Re: total # of zknodes

2010-07-15 Thread Patrick Hunt
I've done some tests with ~600 clients creating 5 million znodes (size 
100bytes iirc) and 25million watches. I was using 8gb of memory for 
this, however --- in this scenario it's critical that you tune the GC, 
in particular you need to turn on CMS and incremental GC options. Otw 
when the GC collects it will collect for long periods of time and all of 
your clients will then time out. Keep an eye on the max latency of your 
servers, that's usually the most obvious indication of GC hits (it will 
spike up).


You can use the latency tester from here to do the quick benchmarks Ben 
suggested:

http://github.com/phunt/zk-smoketest
also see: http://bit.ly/4ekN8G

Patrick

On 07/15/2010 08:57 AM, Benjamin Reed wrote:

i think there is a wiki page on this, but for the short answer:

the number of znodes impact two things: memory footprint and recovery
time. there is a base overhead to znodes to store its path, pointers to
the data, pointers to the acl, etc. i believe that is around 100 bytes.
you cant just divide your memory by 100+1K (for data) though, because
the GC needs to be able to run and collect things and maintain a free
space. if you use 3/4 of your available memory, that would mean with 4G
you can store about three million znodes. when there is a crash and you
recover, servers may need to read this data back off the disk or over
the network. that means it will take about a minute to read 3G from the
disk and perhaps a bit more to read it over the network, so you will
need to adjust your initLimit accordingly.

of course this is all back-of-the-envelope. i would suggest doing some
quick benchmarks to test and make sure your results are in line with
expectation.

ben

On 07/15/2010 02:56 AM, Maarten Koopmans wrote:

Hi,

I am mapping a filesystem to ZooKeeper, and use it for locking and
mapping a filesystem namespace to a flat data object space (like S3).
So assuming proper nesting and small ZooKeeper nodes (< 1KB), how many
nodes could a cluster with a few GBs of memory per instance
realistically hold totally?

Thanks, Maarten




Re: total # of zknodes

2010-07-15 Thread Benjamin Reed

i think there is a wiki page on this, but for the short answer:

the number of znodes impact two things: memory footprint and recovery 
time. there is a base overhead to znodes to store its path, pointers to 
the data, pointers to the acl, etc. i believe that is around 100 bytes. 
you cant just divide your memory by 100+1K (for data) though, because 
the GC needs to be able to run and collect things and maintain a free 
space. if you use 3/4 of your available memory, that would mean with 4G 
you can store about three million znodes. when there is a crash and you 
recover, servers may need to read this data back off the disk or over 
the network. that means it will take about a minute to read 3G from the 
disk and perhaps a bit more to read it over the network, so you will 
need to adjust your initLimit accordingly.

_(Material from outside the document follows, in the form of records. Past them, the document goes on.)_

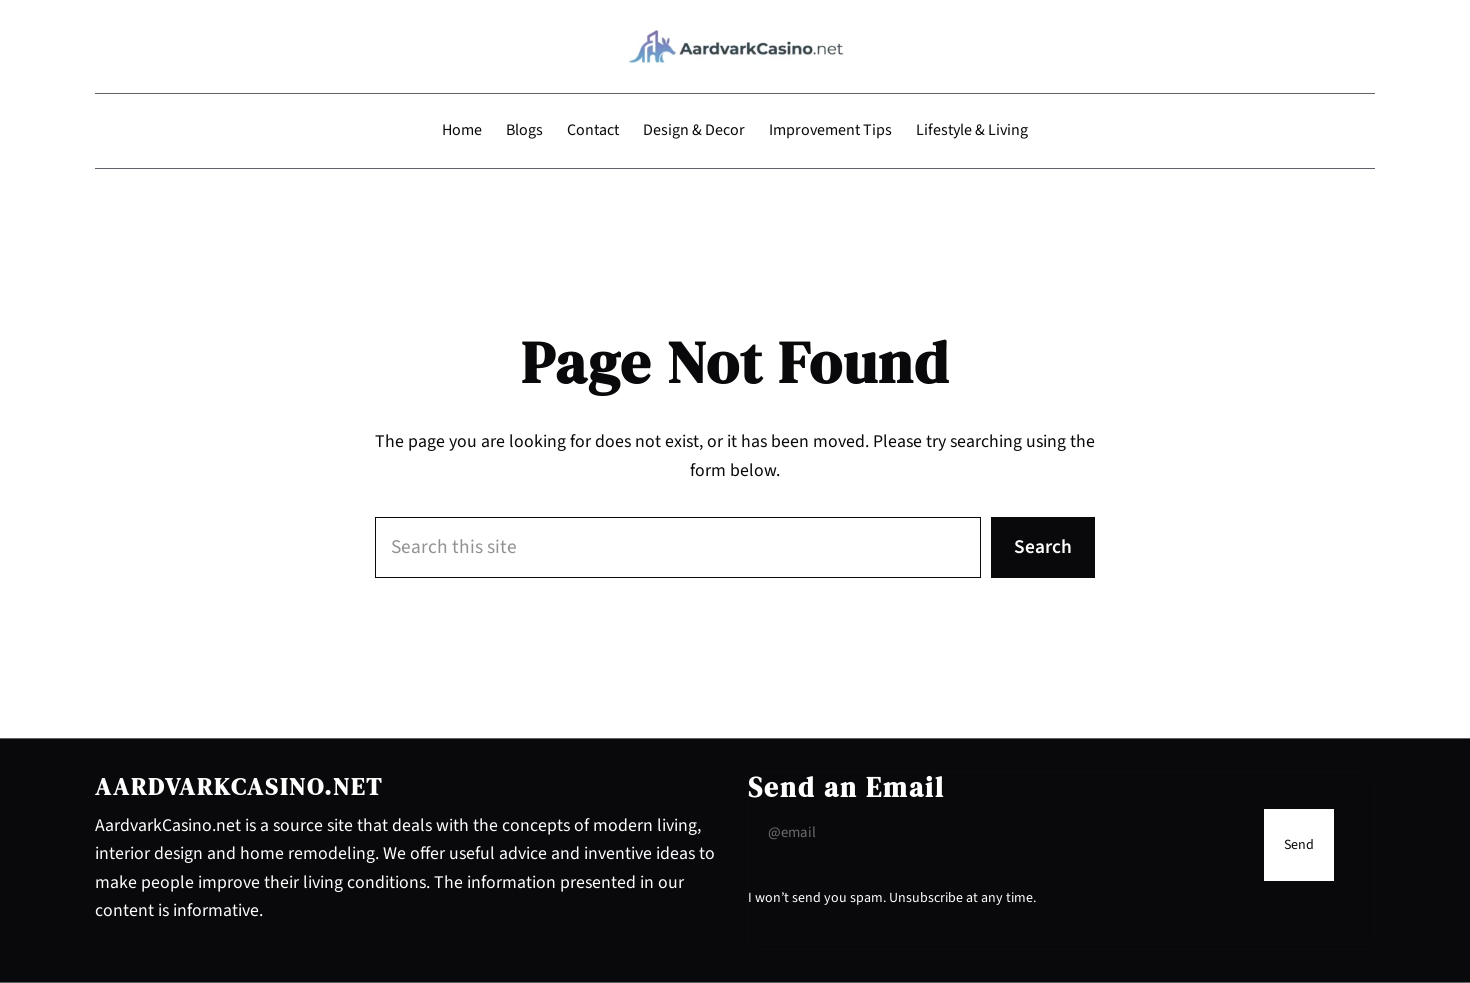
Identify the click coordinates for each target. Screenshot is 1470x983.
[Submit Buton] (1299, 845)
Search (1043, 547)
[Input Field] (1001, 833)
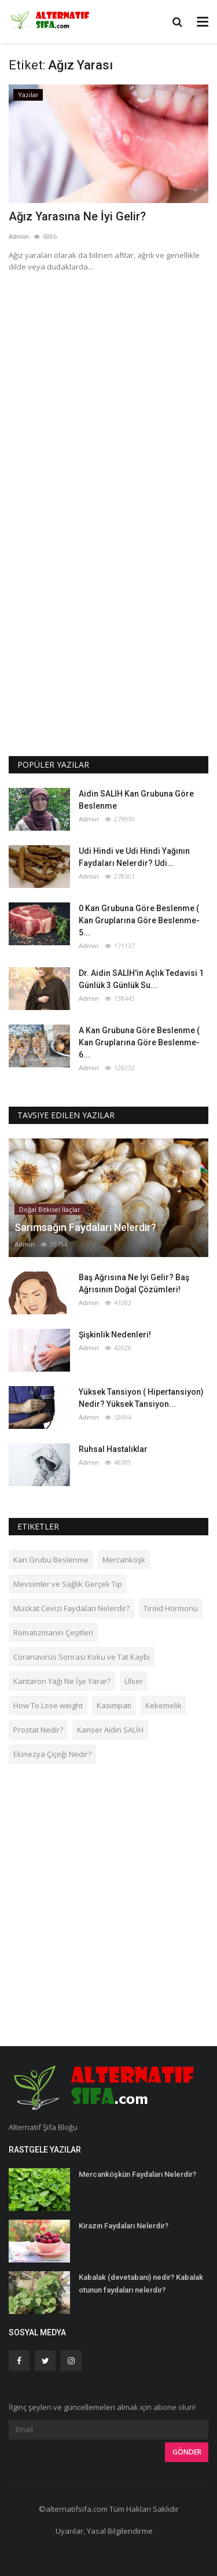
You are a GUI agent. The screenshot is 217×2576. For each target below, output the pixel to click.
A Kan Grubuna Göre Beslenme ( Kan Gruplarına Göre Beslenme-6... (139, 1042)
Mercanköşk (123, 1559)
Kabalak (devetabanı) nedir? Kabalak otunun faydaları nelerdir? (141, 2283)
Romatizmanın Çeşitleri (53, 1632)
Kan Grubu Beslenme (51, 1559)
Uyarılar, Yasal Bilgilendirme (104, 2531)
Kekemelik (163, 1705)
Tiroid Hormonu (171, 1608)
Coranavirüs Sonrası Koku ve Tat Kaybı (81, 1657)
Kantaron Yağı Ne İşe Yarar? (62, 1681)
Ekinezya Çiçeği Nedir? (52, 1754)
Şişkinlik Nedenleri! (115, 1334)
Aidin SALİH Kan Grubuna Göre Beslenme (136, 799)
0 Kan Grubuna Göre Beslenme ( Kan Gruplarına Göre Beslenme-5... (139, 920)
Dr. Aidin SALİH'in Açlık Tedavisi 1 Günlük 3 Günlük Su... (141, 979)
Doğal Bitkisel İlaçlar (49, 1209)
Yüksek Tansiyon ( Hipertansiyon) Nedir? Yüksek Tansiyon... (141, 1398)
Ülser (133, 1681)
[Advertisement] (108, 395)
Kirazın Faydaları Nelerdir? (123, 2225)
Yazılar (28, 94)
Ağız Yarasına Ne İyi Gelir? (77, 216)
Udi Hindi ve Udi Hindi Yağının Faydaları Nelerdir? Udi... (134, 857)
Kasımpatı (114, 1705)
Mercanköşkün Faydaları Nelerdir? (137, 2174)
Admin (19, 236)
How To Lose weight (48, 1705)
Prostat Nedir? (38, 1729)
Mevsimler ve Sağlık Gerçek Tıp (67, 1584)
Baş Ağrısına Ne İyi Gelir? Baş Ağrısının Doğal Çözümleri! (134, 1283)
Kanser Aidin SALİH (110, 1729)
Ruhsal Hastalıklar (113, 1449)
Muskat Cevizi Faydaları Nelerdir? (71, 1608)
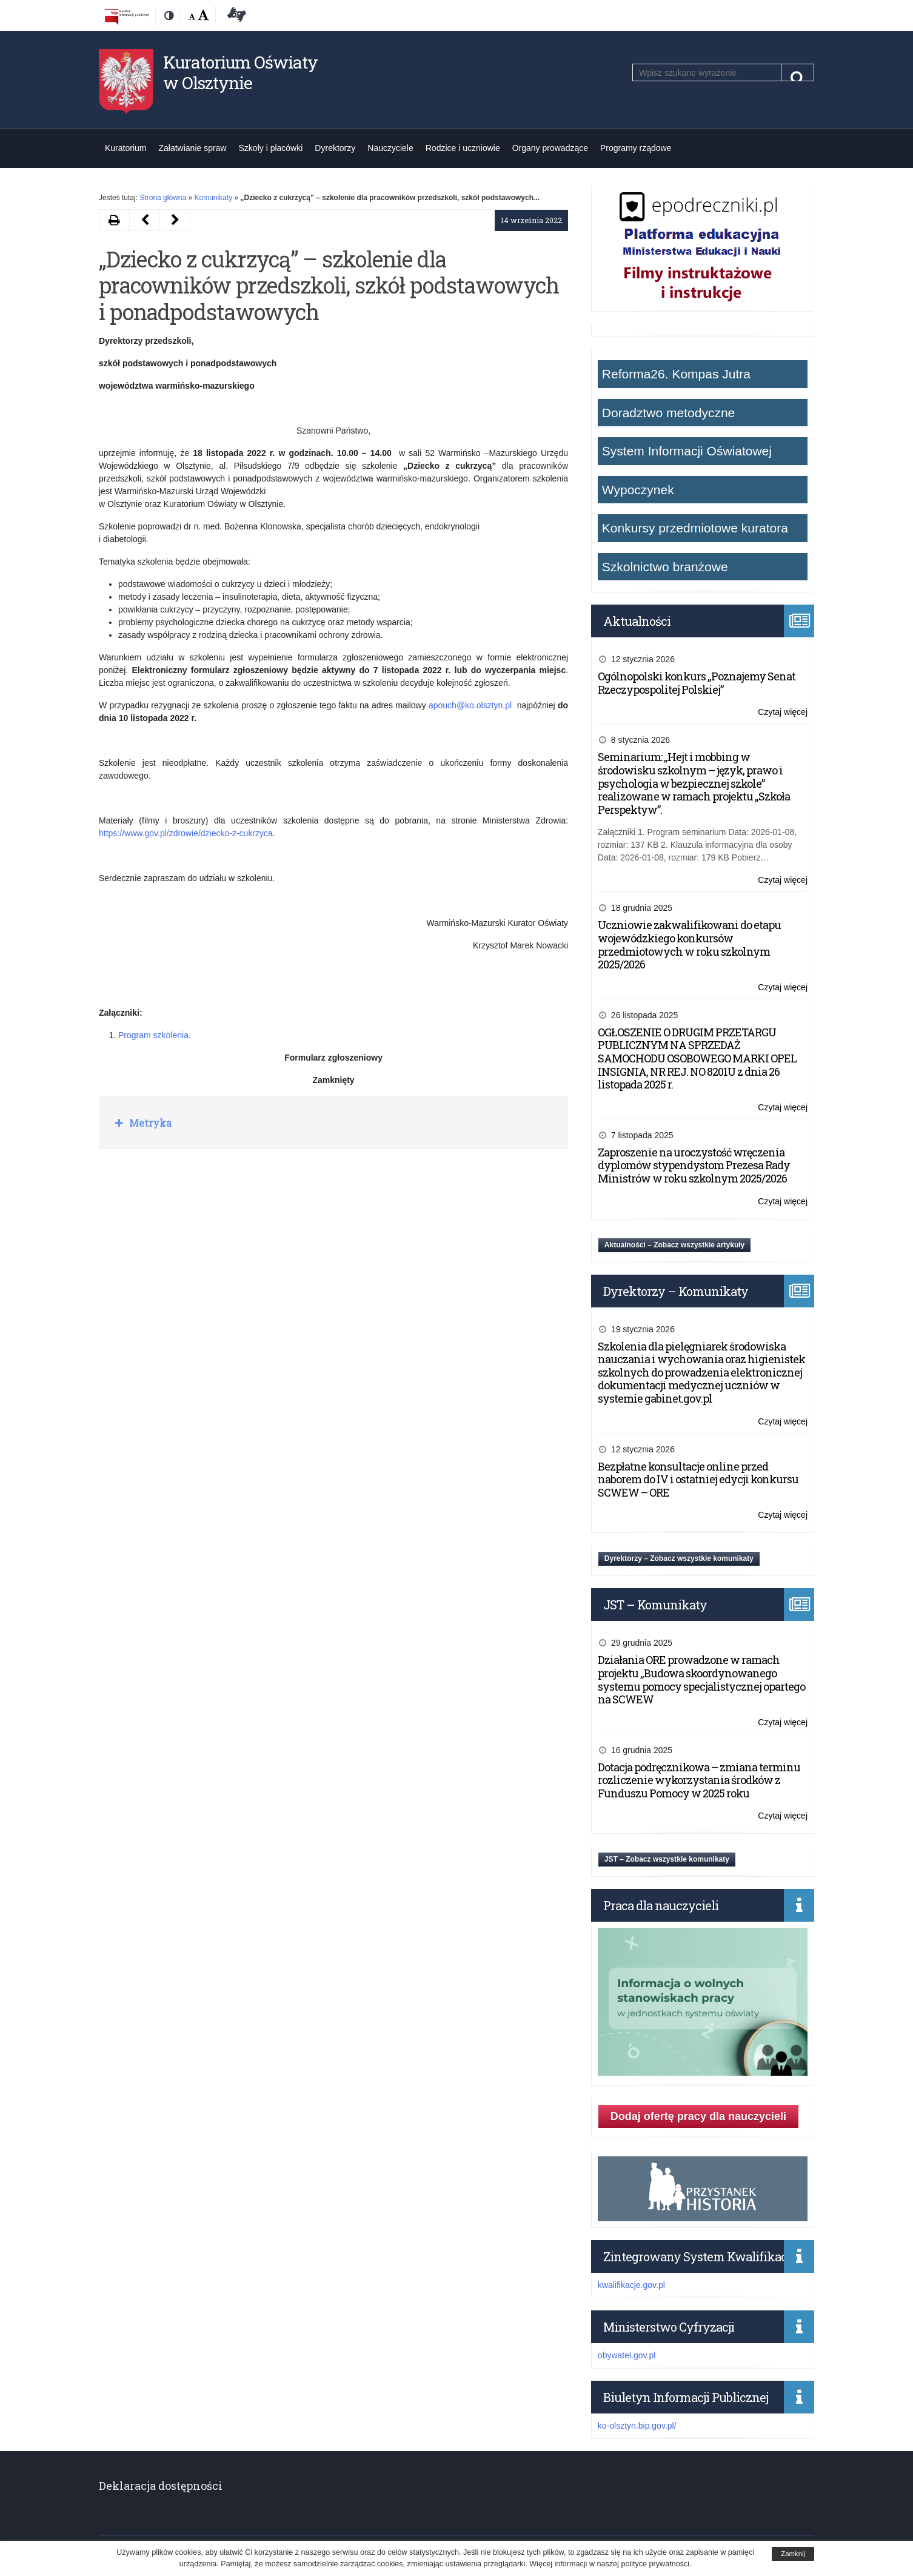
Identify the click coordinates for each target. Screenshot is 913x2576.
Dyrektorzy (335, 148)
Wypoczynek (638, 490)
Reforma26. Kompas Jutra (676, 374)
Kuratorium (125, 148)
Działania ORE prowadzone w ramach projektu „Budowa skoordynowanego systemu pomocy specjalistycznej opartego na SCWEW (701, 1679)
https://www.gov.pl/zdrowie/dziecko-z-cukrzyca (186, 833)
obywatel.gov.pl (626, 2355)
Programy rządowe (636, 148)
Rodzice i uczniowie (463, 148)
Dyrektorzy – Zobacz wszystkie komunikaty (679, 1558)
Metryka (149, 1122)
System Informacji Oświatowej (687, 451)
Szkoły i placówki (271, 148)
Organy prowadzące (550, 148)
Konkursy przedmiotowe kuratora (695, 528)
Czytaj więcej (783, 712)
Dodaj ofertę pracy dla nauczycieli (698, 2116)
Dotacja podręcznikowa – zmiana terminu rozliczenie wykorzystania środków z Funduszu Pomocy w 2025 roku (699, 1780)
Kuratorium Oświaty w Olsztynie (240, 72)
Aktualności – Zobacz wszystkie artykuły (674, 1245)
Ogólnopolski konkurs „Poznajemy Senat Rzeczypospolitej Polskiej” (696, 683)
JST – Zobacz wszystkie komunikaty (666, 1859)
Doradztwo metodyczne (668, 413)
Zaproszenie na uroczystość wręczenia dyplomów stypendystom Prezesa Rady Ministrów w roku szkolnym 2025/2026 (694, 1165)
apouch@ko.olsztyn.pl (470, 705)
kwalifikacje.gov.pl (631, 2285)
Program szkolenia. (154, 1035)
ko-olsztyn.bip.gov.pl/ (637, 2425)
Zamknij (793, 2553)
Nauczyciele (390, 148)
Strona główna (162, 197)
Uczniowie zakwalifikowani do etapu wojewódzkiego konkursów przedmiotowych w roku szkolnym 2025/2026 (689, 944)
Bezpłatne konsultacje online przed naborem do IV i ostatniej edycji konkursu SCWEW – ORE (698, 1479)
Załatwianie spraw (192, 148)
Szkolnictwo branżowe (665, 567)
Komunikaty (213, 197)
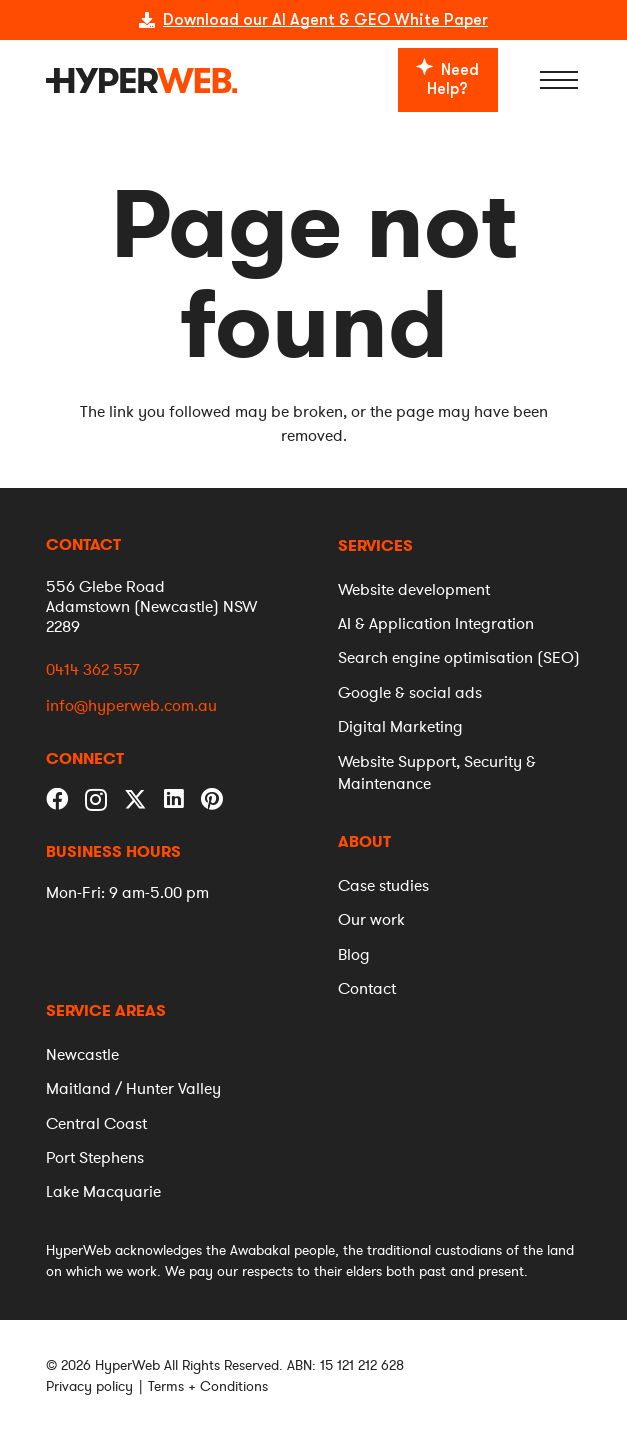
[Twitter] (135, 798)
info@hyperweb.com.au (131, 706)
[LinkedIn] (174, 799)
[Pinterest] (212, 799)
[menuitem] (375, 546)
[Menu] (559, 80)
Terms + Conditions (208, 1386)
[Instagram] (96, 800)
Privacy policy (89, 1386)
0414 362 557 (92, 670)
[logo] (141, 80)
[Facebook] (57, 799)
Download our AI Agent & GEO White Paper (325, 20)
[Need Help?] (448, 80)
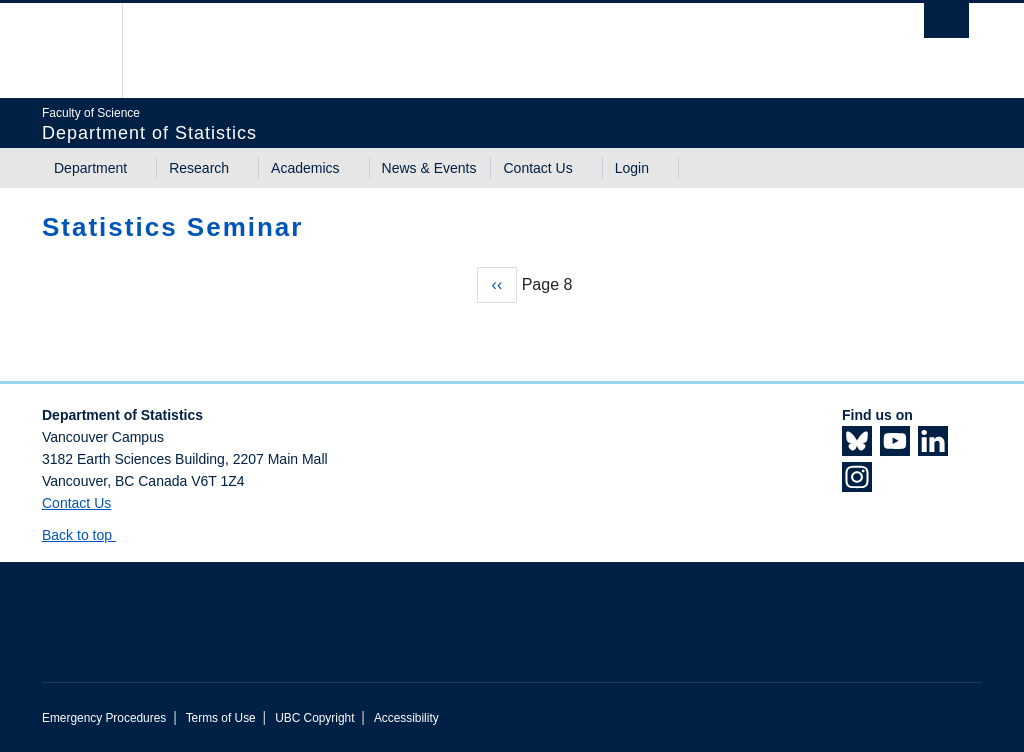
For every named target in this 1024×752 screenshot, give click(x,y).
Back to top (86, 535)
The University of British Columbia (89, 50)
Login (632, 168)
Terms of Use (221, 718)
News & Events (429, 168)
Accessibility (406, 718)
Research (199, 168)
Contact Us (537, 168)
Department (90, 168)
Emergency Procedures (104, 718)
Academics (305, 168)
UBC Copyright (314, 718)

of course this is all back-of-the-envelope. i would suggest doing some 
quick benchmarks to test and make sure your results are in line with 
expectation.


ben

On 07/15/2010 02:56 AM, Maarten Koopmans wrote:

Hi,

I am mapping a filesystem to ZooKeeper, and use it for locking and mapping a 
filesystem namespace to a flat data object space (like S3). So assuming proper 
nesting and small ZooKeeper nodes (<  1KB), how many nodes could a cluster with 
a few GBs of memory per instance realistically hold totally?